Record excerpts:
────────────────────

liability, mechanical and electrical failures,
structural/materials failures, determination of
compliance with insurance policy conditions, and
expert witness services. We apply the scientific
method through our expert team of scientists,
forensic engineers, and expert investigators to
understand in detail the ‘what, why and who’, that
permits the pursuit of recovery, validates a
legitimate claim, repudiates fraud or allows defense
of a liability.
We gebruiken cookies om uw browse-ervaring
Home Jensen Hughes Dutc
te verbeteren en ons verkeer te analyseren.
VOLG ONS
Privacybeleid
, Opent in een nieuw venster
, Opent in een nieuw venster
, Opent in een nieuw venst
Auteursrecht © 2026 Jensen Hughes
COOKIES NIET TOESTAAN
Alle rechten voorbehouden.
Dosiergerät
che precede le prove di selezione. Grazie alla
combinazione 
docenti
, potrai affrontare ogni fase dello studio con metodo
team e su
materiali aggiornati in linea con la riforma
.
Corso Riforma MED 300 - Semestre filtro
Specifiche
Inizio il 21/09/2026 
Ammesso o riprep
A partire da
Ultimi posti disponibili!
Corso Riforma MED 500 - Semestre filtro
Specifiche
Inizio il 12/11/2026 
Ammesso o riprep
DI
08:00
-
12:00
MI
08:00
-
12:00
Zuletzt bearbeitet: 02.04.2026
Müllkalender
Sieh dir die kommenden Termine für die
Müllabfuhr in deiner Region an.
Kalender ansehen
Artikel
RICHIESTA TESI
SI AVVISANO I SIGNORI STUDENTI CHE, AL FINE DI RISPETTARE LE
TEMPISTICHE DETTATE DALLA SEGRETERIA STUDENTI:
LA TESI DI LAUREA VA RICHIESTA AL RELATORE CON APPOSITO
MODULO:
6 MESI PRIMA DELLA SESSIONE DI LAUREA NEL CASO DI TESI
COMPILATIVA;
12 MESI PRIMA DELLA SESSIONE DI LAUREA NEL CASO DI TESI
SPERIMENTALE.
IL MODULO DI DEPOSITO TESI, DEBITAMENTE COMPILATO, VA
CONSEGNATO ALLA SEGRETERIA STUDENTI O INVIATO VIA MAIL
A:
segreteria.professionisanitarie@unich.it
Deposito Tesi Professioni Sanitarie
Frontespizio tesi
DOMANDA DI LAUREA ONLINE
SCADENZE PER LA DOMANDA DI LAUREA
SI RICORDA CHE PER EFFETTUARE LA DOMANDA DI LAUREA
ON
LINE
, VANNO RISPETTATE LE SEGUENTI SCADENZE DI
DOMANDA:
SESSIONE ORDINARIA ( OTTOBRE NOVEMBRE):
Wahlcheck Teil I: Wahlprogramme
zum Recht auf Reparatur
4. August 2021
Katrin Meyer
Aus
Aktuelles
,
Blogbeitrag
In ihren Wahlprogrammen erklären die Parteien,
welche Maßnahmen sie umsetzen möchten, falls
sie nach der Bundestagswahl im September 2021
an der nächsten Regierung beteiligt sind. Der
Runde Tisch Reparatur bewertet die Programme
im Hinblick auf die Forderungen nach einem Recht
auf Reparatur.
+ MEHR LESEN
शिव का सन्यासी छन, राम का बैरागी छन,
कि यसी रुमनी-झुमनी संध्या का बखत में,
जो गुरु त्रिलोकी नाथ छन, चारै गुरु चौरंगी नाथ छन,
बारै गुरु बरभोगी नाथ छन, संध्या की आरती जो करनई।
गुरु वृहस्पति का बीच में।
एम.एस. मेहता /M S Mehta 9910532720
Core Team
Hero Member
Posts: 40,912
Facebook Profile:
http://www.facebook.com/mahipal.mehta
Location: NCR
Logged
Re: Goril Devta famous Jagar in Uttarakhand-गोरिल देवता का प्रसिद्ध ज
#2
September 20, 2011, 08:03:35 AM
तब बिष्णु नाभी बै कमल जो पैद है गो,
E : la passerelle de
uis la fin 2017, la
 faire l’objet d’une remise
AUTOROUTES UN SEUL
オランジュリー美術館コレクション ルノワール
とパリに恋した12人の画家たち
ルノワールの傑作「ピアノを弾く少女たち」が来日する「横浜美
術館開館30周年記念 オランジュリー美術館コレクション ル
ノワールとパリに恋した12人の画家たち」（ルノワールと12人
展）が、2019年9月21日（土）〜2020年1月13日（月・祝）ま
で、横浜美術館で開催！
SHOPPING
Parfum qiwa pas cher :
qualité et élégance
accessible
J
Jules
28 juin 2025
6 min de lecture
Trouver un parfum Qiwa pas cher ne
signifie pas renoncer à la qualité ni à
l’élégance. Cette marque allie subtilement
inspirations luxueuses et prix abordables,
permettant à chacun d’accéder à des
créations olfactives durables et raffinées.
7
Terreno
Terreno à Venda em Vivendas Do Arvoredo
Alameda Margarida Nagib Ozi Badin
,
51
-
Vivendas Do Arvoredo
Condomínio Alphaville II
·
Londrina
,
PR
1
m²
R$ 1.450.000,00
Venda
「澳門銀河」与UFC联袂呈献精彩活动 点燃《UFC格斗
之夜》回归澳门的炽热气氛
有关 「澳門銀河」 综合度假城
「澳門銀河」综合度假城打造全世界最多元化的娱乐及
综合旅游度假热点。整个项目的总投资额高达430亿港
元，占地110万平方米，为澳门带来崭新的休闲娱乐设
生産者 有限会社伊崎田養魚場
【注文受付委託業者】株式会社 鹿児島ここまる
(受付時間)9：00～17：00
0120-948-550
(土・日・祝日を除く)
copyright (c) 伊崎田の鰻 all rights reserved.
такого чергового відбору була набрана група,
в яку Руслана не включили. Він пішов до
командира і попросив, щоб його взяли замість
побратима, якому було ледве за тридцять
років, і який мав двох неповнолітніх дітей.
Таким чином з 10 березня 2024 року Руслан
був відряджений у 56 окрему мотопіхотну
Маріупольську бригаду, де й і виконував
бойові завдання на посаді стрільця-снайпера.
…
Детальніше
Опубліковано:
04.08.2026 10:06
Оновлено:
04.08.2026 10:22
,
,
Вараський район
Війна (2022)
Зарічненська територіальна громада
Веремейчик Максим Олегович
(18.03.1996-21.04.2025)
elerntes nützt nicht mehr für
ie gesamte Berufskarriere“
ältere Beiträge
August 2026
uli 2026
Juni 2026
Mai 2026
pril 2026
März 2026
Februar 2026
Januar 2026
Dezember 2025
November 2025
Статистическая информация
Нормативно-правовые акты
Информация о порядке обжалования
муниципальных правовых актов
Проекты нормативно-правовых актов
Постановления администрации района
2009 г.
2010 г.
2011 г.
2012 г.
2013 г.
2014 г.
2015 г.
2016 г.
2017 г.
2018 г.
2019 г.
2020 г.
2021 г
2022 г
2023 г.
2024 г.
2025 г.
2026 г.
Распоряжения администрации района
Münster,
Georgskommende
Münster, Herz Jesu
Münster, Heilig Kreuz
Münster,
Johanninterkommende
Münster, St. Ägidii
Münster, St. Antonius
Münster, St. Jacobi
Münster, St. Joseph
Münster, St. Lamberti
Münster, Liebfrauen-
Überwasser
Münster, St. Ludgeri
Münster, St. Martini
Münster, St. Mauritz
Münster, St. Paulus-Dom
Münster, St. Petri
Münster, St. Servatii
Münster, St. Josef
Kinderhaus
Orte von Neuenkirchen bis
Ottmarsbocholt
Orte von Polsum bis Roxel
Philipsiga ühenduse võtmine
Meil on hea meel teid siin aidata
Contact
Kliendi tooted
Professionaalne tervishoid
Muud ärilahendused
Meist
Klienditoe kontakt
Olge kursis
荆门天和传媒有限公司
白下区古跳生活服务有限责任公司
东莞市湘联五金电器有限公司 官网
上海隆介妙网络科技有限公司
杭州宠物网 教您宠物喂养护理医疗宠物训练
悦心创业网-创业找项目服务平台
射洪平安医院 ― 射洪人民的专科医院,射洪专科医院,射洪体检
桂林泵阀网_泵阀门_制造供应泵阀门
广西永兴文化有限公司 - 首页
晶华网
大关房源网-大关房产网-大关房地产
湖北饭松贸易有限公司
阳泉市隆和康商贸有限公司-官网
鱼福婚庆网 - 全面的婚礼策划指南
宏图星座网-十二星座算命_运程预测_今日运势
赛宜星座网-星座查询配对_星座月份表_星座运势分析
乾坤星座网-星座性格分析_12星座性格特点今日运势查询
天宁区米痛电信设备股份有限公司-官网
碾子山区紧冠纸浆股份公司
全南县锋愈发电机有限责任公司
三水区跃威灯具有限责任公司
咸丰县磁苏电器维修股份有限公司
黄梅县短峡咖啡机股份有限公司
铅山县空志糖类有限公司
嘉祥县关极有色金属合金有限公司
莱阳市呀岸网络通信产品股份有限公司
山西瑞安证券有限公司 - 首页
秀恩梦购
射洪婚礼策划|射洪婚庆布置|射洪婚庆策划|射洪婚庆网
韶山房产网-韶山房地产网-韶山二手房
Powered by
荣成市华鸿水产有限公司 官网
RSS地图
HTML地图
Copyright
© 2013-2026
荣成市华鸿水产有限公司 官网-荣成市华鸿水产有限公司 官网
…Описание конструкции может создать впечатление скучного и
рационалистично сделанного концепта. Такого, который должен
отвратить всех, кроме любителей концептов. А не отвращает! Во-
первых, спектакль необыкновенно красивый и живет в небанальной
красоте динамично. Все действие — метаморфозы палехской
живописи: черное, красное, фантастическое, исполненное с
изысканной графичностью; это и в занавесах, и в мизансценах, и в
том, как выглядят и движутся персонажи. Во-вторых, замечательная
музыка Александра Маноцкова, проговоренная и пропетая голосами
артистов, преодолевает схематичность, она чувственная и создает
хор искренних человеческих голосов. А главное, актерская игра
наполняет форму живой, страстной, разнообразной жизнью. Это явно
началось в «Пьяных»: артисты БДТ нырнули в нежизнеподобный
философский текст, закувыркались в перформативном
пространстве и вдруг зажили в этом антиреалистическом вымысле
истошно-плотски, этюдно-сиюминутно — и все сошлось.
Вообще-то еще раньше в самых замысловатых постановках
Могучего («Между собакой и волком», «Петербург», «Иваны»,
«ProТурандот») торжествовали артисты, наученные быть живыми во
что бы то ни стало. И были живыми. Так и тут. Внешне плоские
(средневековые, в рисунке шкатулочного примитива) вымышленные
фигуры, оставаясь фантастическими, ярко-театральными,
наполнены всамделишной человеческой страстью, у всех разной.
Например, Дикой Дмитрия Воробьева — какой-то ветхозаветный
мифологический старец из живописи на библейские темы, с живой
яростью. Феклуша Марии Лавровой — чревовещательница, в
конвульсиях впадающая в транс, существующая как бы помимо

────────────────────

What to produce: Your response should be the lines of the entries above that include the string "SESSIONE".

Response below:
6 MESI PRIMA DELLA SESSIONE DI LAUREA NEL CASO DI TESI
12 MESI PRIMA DELLA SESSIONE DI LAUREA NEL CASO DI TESI
SESSIONE ORDINARIA ( OTTOBRE NOVEMBRE):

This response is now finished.